My last post was titled Death by Nutcracker but thankfully I am still alive for anyone out there who was wondering. It has been a very busy two weeks:

   Nutcracker this year went well, the best it has ever gone for me personally. I really enjoyed performing onstage, everything went perfectly all of the nights (for me), I was much more relaxed onstage and felt much more confident.  While onstage I really felt a connection to the audience and I also felt a lot more secure about everything that was happening around me. It was great and I always was so happy while we were performing.
   Offstage however I was the COMPLETE opposite, I felt really terrible about my parts, I kept telling myself that I didn't have the level, the body, the energy, anything. I knew that I was being negative but that didn't help me.  I felt like most of the positive energy I had was sucked out of me and reserved for the stage. I felt very self conscious and insecure.... it was very strange.
     All in all I had the best round of shows that I have ever done, but it was not until the after the last show that I felt truly happy. I was so relieved that every I had pulled my part for every single show. Finally the pressure I had been crushing myself with was off as well.
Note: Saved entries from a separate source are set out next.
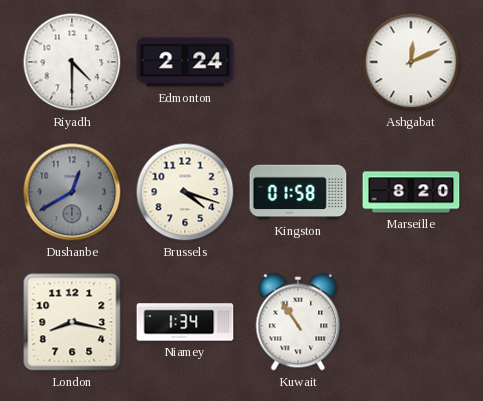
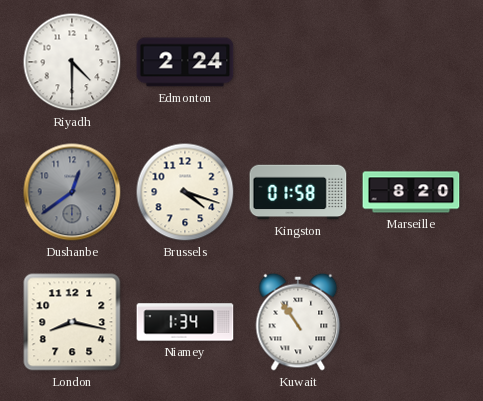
Ashgabat: 12:11 -> none
Dushanbe: 12:40 -> 12:39
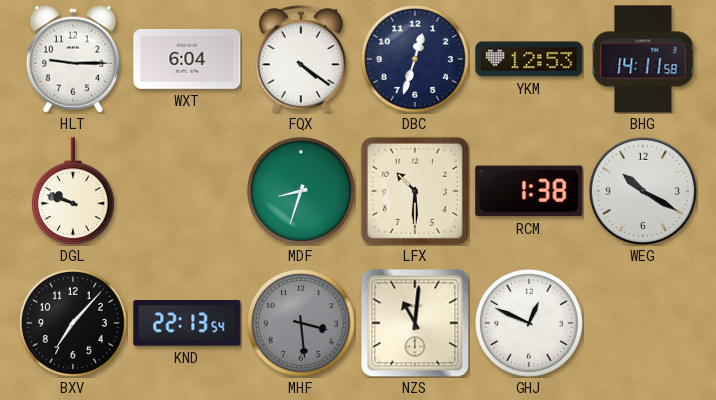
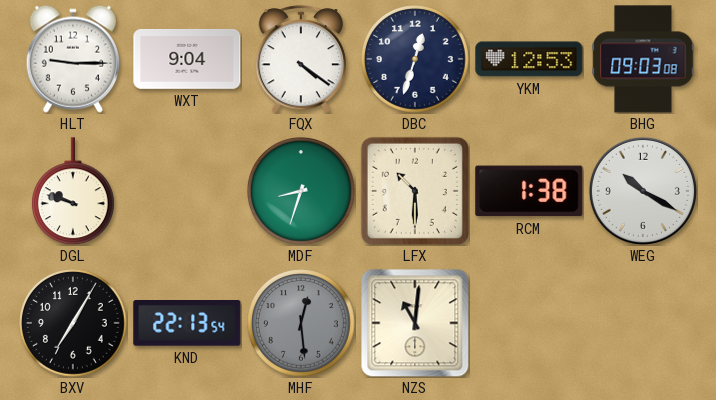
WXT: 6:04 -> 9:04
BHG: 14:11 -> 09:03
BXV: 7:07 -> 7:05
MHF: 3:29 -> 12:29
GHJ: 12:49 -> none
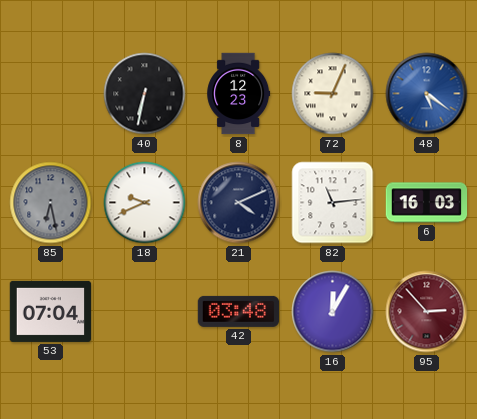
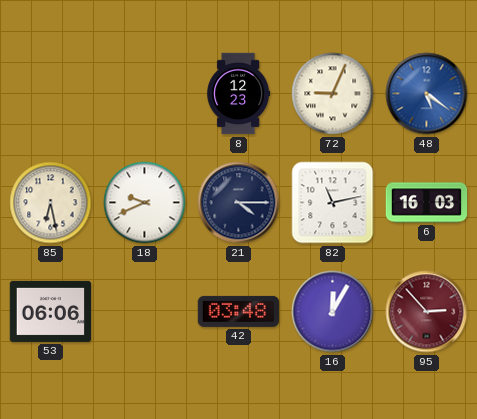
40: 6:32 -> none
85 dial: grey -> cream
21: 4:11 -> 4:15
82: 11:14 -> 11:13
53: 07:04 -> 06:06
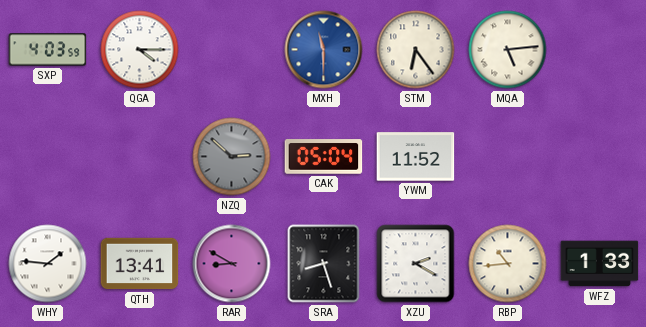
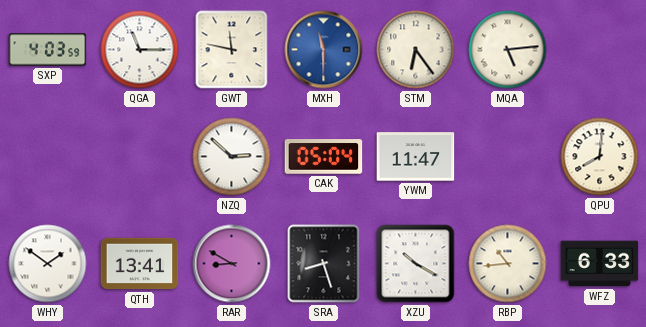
QGA: 4:15 -> 11:15
GWT: none -> 11:47
NZQ dial: grey -> white
YWM: 11:52 -> 11:47
QPU: none -> 8:01
WHY: 1:46 -> 1:51
XZU: 2:20 -> 10:20
WFZ: 1:33 -> 6:33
    After Nutcracker I had intended to keep dancing by taking open classes.  But when I woke up on the Monday morning after the final performance there was no way anything was going to happen. I had so many things to do. Suddenly all of the things that had been pushed aside during the year were super important. I was out of the house by 9:00 that morning  and came home at 6:00. Most of the following days followed the same pace. Running and racing everywhere to do this and that and this and that. So while I did have a break I never really stopped rolling. Then after boxing day I had one day where I stayed at home all day and after that magically my need to dance came back!!!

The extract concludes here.